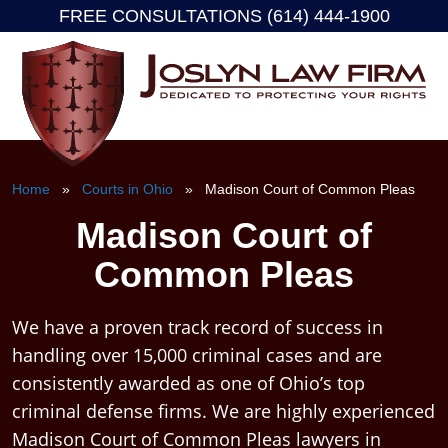
FREE CONSULTATIONS (614) 444-1900
Skip
to
content
Home
»
Courts in Ohio
» Madison Court of Common Pleas
Madison Court of
Common Pleas
We have a proven track record of success in
handling over 15,000 criminal cases and are
consistently awarded as one of Ohio’s top
criminal defense firms. We are highly experienced
Madison Court of Common Pleas lawyers in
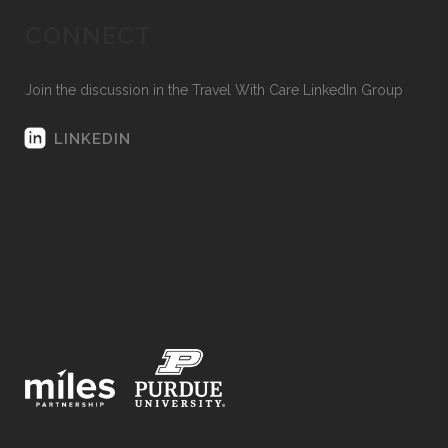
CONNECT
Join the discussion in the Travel With Care LinkedIn Group
LINKEDIN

◆ Work to complete ◆
Hand over the entries again, exactly as written and without the pictures.

◆ Reply ◆
FREE CONSULTATIONS (614) 444-1900
Skip
to
content
Home
»
Courts in Ohio
» Madison Court of Common Pleas
Madison Court of
Common Pleas
We have a proven track record of success in
handling over 15,000 criminal cases and are
consistently awarded as one of Ohio’s top
criminal defense firms. We are highly experienced
Madison Court of Common Pleas lawyers in
CONNECT
Join the discussion in the Travel With Care LinkedIn Group
LINKEDIN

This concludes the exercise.